AI agents have a lot of potential for my work, but I am also interested in the security implications.
(Side note: I set out to improve the security of its deployment, for example by making it run in Docker. Not too hard, and my pull request was accepted.)
Playing around with it, I had some questions on the configuration. I could not resist the temptation to ask nanobot about this.
Can we use agents to reason about agents, in particular about themselves?
When I ask it about its own configuration, it gives surprisingly coherent answers. Ask about its home directory, it knows. Ask about scheduled jobs, it can tell you. Ask how its scheduling works, well, that’s where things got interesting.
At first, I thought: Wow, this thing actually understands itself. Then I caught myself. Wait. How would it even…?
That question kept me up. So I decided to find out how nanobot creates the illusion that it knows itself. And where and how that illusion breaks down. This matters for its usefulness, and for its security.

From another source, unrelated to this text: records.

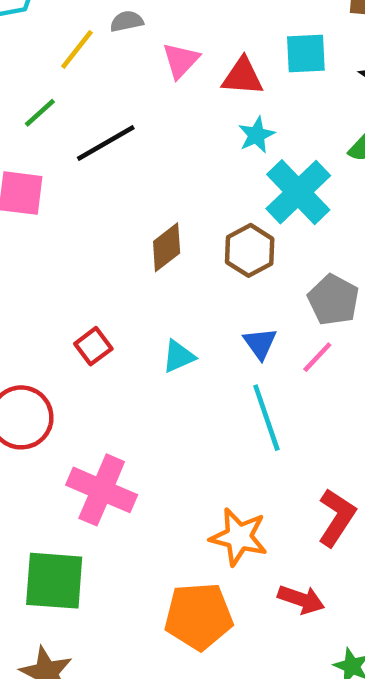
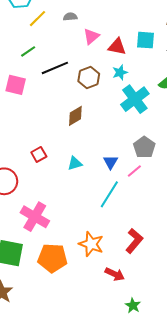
yellow line: (77, 49) -> (38, 19), moved
brown hexagon: (250, 250) -> (89, 77), moved
cyan line: (266, 418) -> (109, 194), turned 44
orange pentagon: (199, 616) -> (52, 258), moved

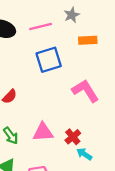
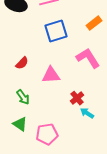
orange rectangle: (88, 40) -> (94, 23), moved, turned -35
pink triangle: (43, 132) -> (51, 75), moved

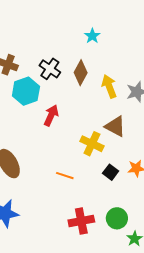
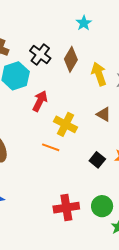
brown triangle: (115, 126) -> (104, 114), size x0.7
yellow cross: (92, 144) -> (66, 124), moved
orange line: (65, 176) -> (51, 147), moved

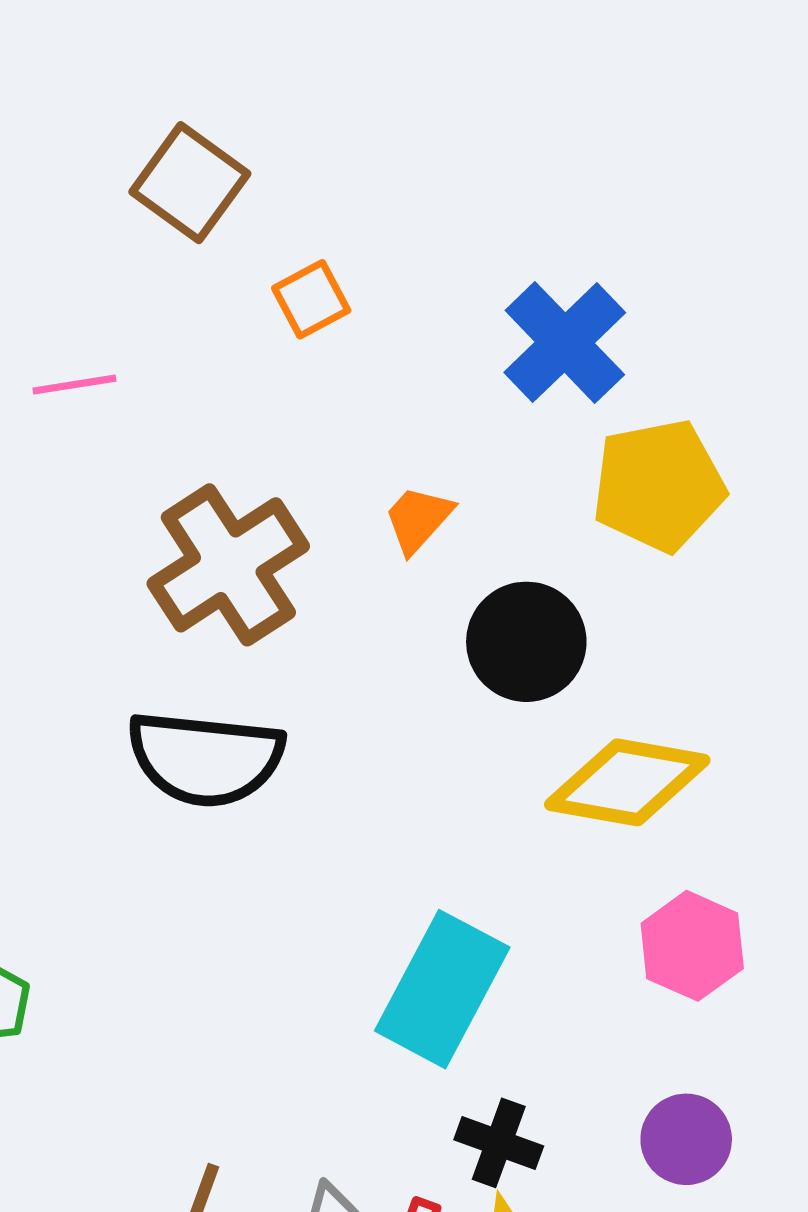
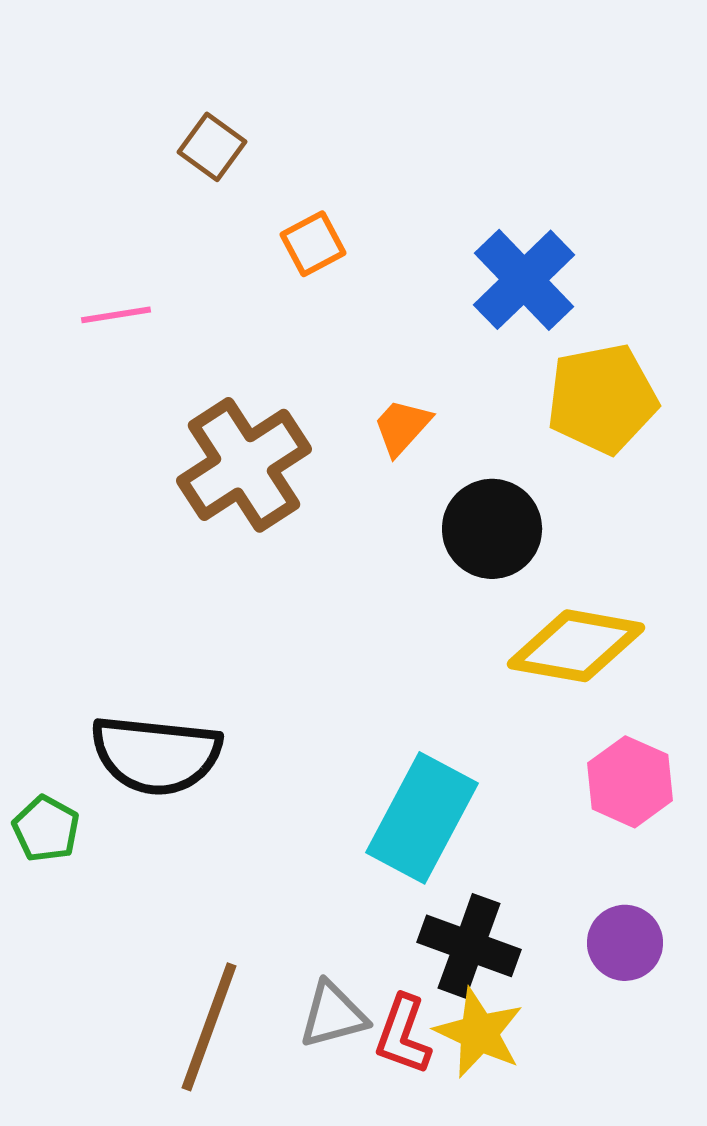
brown square: (190, 183) -> (212, 147), size x0.7
black semicircle: (205, 758) -> (156, 755), moved
black cross: (499, 1143) -> (469, 946), size x1.4

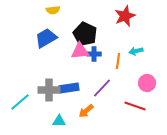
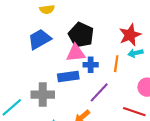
red star: (125, 16) -> (130, 35), moved
blue cross: (94, 54) -> (91, 65), moved
blue rectangle: (69, 88) -> (68, 76), moved

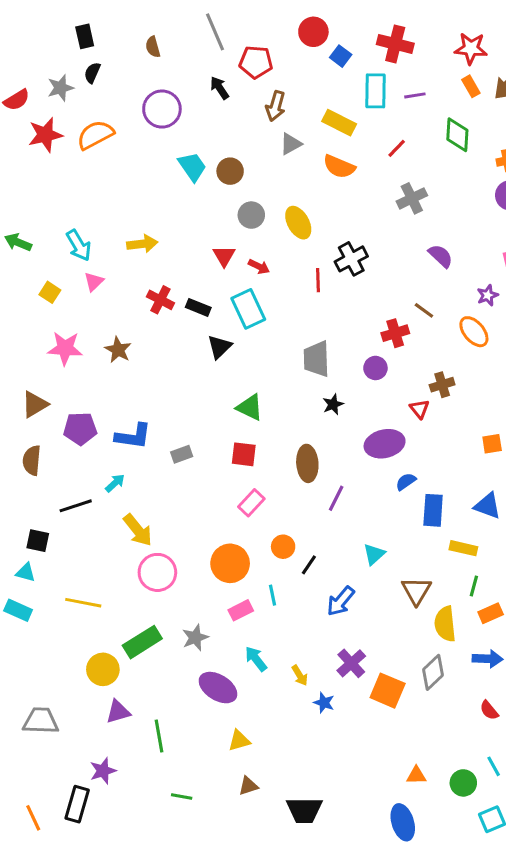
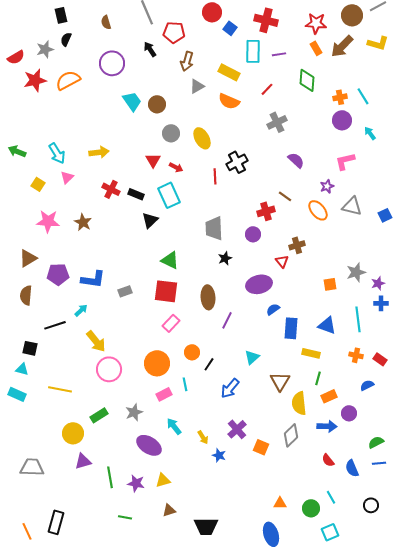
red square: (244, 454) -> (166, 291), size x1.4
green rectangle: (142, 642) -> (99, 415), size x0.7
orange square: (388, 691) -> (261, 447), size x0.7
purple star: (103, 771) -> (136, 483), moved, turned 30

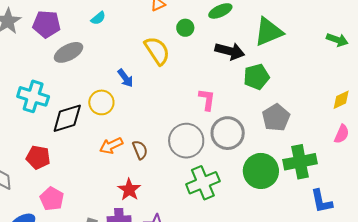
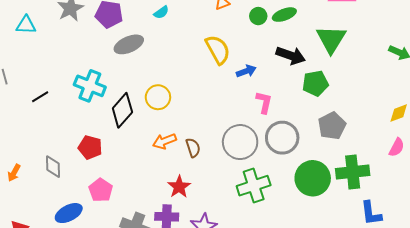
green circle: (185, 28) -> (258, 16), moved
green triangle: (269, 32) -> (331, 39), turned -40
blue arrow: (125, 78) -> (246, 71), moved, turned -78
black diamond: (67, 118) -> (122, 110), turned -36

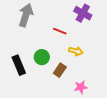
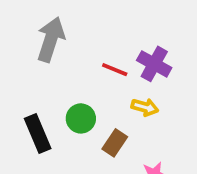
purple cross: (83, 13) -> (154, 64), moved

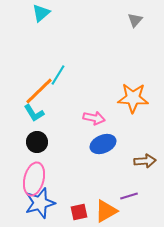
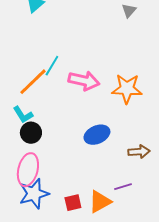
cyan L-shape: (34, 113) -> (23, 115), moved
pink arrow: (94, 118) -> (84, 81), moved, size x1.4

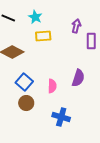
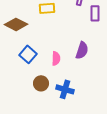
brown circle: (26, 103) -> (41, 83), moved

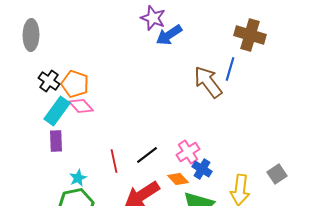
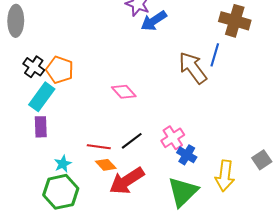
pink diamond: (81, 106) -> (124, 92), moved
red line: (114, 161) -> (99, 147), turned -70
orange diamond: (178, 179) -> (106, 165), moved

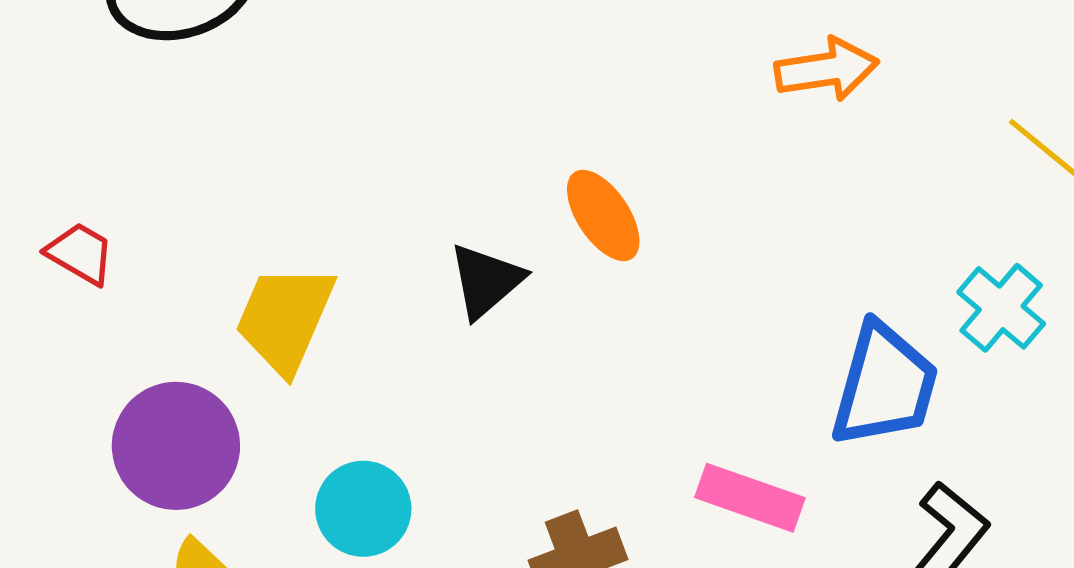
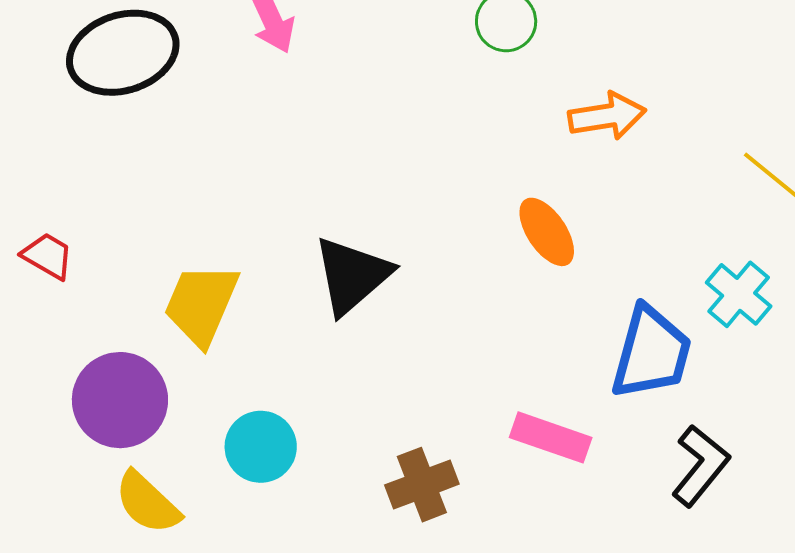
orange ellipse: (603, 215) -> (547, 232), moved
black triangle: (486, 281) -> (352, 275), size x1.4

So where does it get that (incomplete) information from? The foundational models wouldn’t yet have specific training data about nanobot’s implementation, although they can infer how scheduling likely works based on general knowledge of similar systems. So, it probably figures out the specific details from its system prompt and its tooling. Both are also attack vectors. These are sources of information and instruction, and if they can be manipulated, this will allow control over the chatbot.
To put it in AI slang, how self-aware is nanobot? AI philosophers and pundits love to see self awareness as a prerequisite for intelligence. And a lot of people talk about bots in human terms with phrases like ‘it knows’, or ‘it wants to’. This ‘anthropomorphization’ of computers is decades old, I even discussed it in a paper I wrote in college, but it seems AI bots bring it to a new level.
We don’t just talk about bots as if they have human traits, we talk with the bots about themselves.
For example, we can ask the bot
- In which timezone are your jobs scheduled?
- What are the jobs that you have scheduled?
- Tell me about your inner workings.
But where does self-awareness come from?
To answer that, we first need to peel open the bot.
Any AI chatbot has an LLM (Large Language Model) inside. But the LLM is just an autocompletion machine. It has no memory or tools of its own.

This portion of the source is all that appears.